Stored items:
***
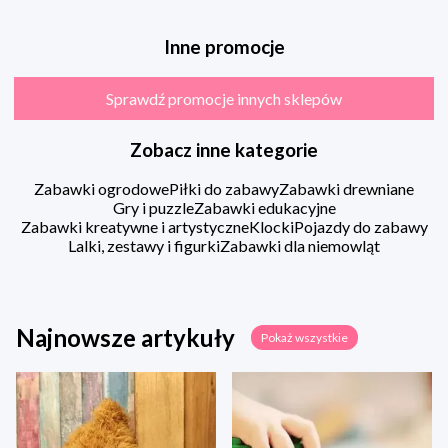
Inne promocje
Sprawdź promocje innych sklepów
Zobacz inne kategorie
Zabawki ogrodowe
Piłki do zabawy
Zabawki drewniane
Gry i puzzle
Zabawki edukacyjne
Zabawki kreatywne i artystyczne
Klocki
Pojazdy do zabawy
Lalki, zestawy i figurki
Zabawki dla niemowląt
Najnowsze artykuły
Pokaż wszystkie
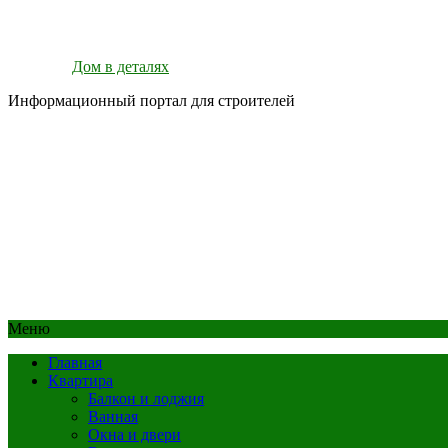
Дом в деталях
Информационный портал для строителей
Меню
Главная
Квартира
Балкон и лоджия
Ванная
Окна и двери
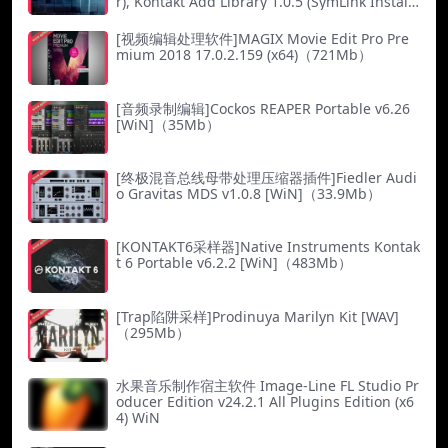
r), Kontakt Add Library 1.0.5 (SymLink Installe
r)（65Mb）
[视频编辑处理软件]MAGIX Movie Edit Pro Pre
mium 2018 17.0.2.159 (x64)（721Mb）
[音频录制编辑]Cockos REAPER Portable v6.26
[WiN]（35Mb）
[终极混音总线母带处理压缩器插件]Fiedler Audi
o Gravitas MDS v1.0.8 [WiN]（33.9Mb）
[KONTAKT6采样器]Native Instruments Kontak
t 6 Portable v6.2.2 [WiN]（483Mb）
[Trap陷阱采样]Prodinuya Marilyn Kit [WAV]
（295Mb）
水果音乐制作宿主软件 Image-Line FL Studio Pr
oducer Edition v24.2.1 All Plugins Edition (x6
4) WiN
***
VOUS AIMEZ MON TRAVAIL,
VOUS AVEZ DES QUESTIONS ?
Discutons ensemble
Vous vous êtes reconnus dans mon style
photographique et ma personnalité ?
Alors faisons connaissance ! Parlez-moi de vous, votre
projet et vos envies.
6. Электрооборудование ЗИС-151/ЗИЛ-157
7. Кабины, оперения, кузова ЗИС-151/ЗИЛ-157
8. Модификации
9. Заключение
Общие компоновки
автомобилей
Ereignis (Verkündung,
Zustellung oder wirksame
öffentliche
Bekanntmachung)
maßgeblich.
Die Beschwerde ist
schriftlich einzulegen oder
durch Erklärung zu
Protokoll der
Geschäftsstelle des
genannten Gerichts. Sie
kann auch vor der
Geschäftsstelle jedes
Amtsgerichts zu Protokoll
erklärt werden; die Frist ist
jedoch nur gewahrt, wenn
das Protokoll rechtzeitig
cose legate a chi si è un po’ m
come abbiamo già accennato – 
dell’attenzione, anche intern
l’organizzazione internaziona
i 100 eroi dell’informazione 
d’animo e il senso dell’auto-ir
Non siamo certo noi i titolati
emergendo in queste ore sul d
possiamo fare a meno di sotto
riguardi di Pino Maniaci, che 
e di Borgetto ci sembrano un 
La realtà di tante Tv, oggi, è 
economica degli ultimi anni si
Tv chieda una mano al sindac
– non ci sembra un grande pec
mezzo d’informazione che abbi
***
Where a line above holds the word "Geschäftsstelle", copy it.

-- FINISHED EXERCISE --
Geschäftsstelle des
Geschäftsstelle jedes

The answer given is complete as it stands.